Artavia explained how he thinks other AACSB members can learn from his school, which was founded by seven Latin American countries.

"INCAE has a level of influence that is unique because we have managed to make a business school become a force not only in preparing leaders in the private sector, but actually become a think tank for the private sector itself and for the governments of the seven member countries," Artavia said.

Meeting at least once a year with the presidents of these countries, INCAE business faculty instruct the leaders in new trends in business, macro and micro economics and competitiveness.

"The fact that we have been able to be so influential without losing the focus of being fundamentally a business school has had some of the peer review team members ask us to come to their schools and explain how we have grown the boundaries of a business school," Artavia said. "We not only prepare individuals but also help prepare the business environment in which these individuals are going to work. I think we can contribute a lot, particularly in the area of internationalizing business schools."

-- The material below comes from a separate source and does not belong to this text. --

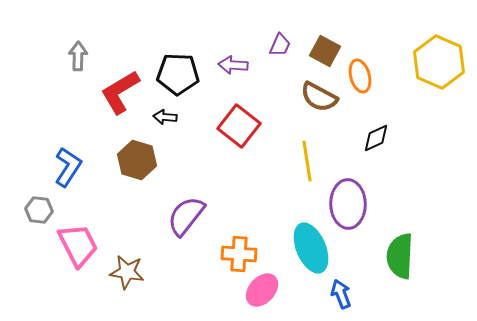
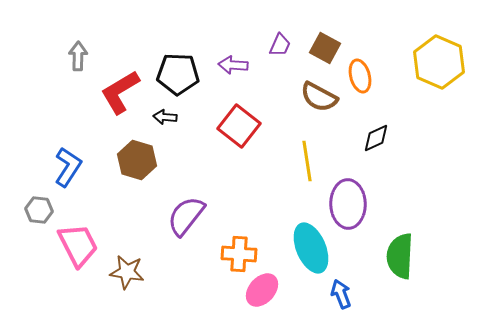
brown square: moved 3 px up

Another accredited institution in Mexico, the ITESM Monterrey campus, has what Williams calls "an outrageously good" distance learning network that reaches into many Mexican cities. He also admires the school’s creation of a learning community, and the faculty’s ability to team teach. As a result of his learning experience as advisor and team chair at ITESM, Williams invited the dean, Jaime Alonzo Gomez, to give the commencement address in May 1998. He also has sent faculty down to ITESM to look at what they are doing in both distance education and in building a learning community, and he plans to send more.

On the other side of the world, at Chinese University of Hong Kong, the visit team saw in action a school whose mission is to become one of the top 30 business schools in the world with international standards and attainments.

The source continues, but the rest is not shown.